HAPPY BIRTHDAY GEMINI!



This is the best sign to meet at a party especially if you came in alone. Gemini's love to talk and it is not just to hear themselves talk either. They just love information of any kind and just have to pass it along. Gemini's are perpetually in the three year old stage of development meaning they are asking "why" continuously. I-phones, computers, or encyclopedias were created especially for Gemini's. In fact if you are banging your head against the wall figuring out what to buy for your favorite Gemini any of these suggestions might help.



  • An all expense paid day trip to anywhere.
  • Embroidered day of the week panties for that special lady in your life.
  • Multiple function watches that can tell you everything.
  • Happy face masks they can put on when their evil twin takes over.
  • Gift certificate for fifty-two weeks worth of manicures.
  • Literary gifts with titles like HOW TO ARRIVE ON TIME or HOW NOT TO BE CONTRARY
  • A lie detector.
  • One hundred magazine subscriptions.
  • A television and Serius radio for every room of the house
So go ahead and try out a few of these history making Gemini crowd pleasers guaranteed to bring a smile albeit temporary one to that special Gemini in your life.


EPHEMERAL MUSINGS


MERCURY AND GEMINI
The word ambulatory always has special meaning for all Gemini's.

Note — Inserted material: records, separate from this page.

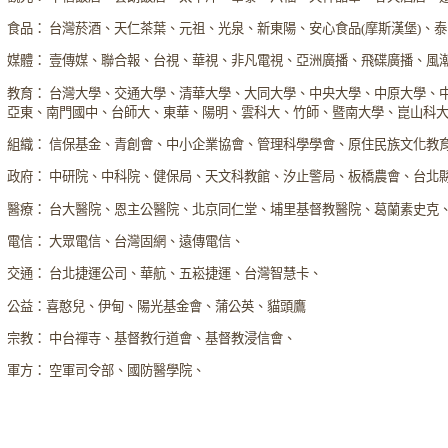
食品： 台灣菸酒、天仁茶葉、元祖、光泉、新東陽、安心食品(摩斯漢堡)、
媒體： 壹傳媒、聯合報、台視、華視、非凡電視、亞洲廣播、飛碟廣播、風
教育： 台灣大學、交通大學、清華大學、大同大學、中央大學、中原大學、
亞東、南門國中、台師大、東華、陽明、雲科大、竹師、暨南大學、崑山科
組織： 信保基金、青創會、中小企業協會、管理科學學會、原住民族文化教
政府： 中研院、中科院、健保局、天文科教館、汐止警局、板橋農會、台北
醫療： 台大醫院、恩主公醫院、北京同仁堂、埔里基督教醫院、葛蘭素史克
電信： 大眾電信、台灣固網、遠傳電信、
交通： 台北捷運公司、華航、五崧捷運、台灣智慧卡、
公益：喜憨兒、伊甸、陽光基金會、蒲公英、貓頭鷹
宗教： 中台禪寺、基督教行道會、基督教浸信會、
軍方： 空軍司令部、國防醫學院、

Always check to see when Mercury goes retrograde because as your ruling planet it can wreak havoc on your travel plans. So try not to ink in any appointments in your calendar until after the 31st of this month. Be extra careful in July and August when Mars goes into your sign when speeding tickets, papercuts and sharp tongues will abound.

OUT OF THE WOODS
Early Gemini's born before June 4th can relax a little now as Saturn has been lightening up his demands on you . You should begin to feel like the testing period you have been under is loosening it's grip.


RULES RULES RULES

Just to be on the safe side all Gemini's should just keep paying attention to the rules. No parking means no parking... mail from the IRS must be opened...pooper scoopers must be used. And don't blame the stars if you ignore the rules and suffer the consequences.

CHANGING YOUR MIND AND ALTERNATIVE THINKING
The planet Uranus has been in the sign of Pisces forever making late Geminis feel like jumping on a plane to anywhere making early Geminis birthday natives seem more settled in their ways because they have already experienced the hit from Uranus. Early Gemini's have already changed their haircolor, their name, became citizens or got divorced. Later Gemini's have yet to fly the coop, leave the job, or end that stupid affair that makes you feel even younger than a three year old.

In either case I'm sure the both of you have been anything but bored lately. And for those of you who are, you should just get in your car, take your cell phone and read the paper while you are waiting for the light to change.